Problem to solve
If a line in the data below holds the word "брендовой", include it in the count. Give only the final number.

*** Opening of Task data ***

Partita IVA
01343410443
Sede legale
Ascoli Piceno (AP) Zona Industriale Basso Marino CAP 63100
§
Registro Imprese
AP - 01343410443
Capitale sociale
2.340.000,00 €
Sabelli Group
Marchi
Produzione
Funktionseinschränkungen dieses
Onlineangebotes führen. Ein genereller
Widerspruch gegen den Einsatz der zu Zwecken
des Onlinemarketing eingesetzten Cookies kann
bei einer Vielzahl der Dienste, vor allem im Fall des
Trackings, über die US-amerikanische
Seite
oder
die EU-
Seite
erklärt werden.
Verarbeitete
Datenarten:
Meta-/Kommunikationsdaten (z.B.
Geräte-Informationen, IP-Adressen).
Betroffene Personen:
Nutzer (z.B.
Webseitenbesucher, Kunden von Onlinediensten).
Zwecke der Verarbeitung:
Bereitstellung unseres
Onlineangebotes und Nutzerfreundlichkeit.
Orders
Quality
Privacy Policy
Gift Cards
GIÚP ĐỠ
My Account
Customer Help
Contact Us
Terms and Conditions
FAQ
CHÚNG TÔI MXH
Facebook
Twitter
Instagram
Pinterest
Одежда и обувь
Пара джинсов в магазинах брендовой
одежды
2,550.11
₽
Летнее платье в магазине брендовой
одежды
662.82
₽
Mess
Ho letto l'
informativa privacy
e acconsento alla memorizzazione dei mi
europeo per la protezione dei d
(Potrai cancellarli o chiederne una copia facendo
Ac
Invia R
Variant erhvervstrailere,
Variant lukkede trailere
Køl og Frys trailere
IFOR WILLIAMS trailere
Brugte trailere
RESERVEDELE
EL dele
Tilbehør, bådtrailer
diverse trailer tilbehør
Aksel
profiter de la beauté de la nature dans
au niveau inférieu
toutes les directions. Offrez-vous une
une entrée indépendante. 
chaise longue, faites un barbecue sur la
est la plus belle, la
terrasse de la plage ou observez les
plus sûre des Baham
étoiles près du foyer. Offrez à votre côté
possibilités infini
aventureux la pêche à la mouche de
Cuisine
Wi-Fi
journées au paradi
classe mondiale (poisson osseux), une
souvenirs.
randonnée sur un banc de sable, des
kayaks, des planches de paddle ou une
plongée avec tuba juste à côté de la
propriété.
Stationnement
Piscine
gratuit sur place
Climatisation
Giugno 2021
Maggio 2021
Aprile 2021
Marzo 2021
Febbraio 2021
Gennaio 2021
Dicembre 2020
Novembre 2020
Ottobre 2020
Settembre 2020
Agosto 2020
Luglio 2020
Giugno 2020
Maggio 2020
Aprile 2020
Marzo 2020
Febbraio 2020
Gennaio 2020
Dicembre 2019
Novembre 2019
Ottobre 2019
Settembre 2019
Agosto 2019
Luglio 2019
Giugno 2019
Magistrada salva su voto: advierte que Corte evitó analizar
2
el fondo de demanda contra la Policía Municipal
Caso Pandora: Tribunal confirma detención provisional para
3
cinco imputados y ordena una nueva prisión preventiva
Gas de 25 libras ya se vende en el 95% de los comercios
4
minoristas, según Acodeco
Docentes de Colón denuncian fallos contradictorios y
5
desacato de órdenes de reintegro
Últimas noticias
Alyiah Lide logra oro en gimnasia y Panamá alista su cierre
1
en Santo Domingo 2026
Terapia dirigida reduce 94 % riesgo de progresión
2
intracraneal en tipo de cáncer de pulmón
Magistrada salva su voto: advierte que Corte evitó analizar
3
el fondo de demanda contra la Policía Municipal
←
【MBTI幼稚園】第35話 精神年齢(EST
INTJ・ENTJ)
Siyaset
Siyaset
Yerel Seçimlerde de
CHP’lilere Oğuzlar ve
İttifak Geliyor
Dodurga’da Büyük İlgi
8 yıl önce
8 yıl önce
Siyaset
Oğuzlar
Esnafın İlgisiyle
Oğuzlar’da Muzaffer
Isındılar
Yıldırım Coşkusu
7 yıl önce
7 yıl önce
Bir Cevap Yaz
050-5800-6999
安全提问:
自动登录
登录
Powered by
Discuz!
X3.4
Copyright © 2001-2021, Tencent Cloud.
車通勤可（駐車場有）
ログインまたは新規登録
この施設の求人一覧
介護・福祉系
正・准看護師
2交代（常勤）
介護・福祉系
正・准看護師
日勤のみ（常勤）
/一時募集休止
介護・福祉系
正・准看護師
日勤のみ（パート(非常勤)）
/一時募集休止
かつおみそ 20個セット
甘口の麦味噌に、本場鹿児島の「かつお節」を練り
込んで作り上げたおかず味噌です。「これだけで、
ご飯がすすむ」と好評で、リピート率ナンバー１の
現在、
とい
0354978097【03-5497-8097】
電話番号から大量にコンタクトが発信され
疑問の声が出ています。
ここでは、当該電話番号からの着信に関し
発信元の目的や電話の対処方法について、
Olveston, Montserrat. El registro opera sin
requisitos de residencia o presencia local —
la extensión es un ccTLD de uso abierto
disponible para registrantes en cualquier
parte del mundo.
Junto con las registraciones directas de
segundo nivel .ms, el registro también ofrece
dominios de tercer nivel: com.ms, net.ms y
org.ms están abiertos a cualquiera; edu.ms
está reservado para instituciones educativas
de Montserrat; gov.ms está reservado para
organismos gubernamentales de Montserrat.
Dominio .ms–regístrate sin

*** Close of Task data ***

Your solution
2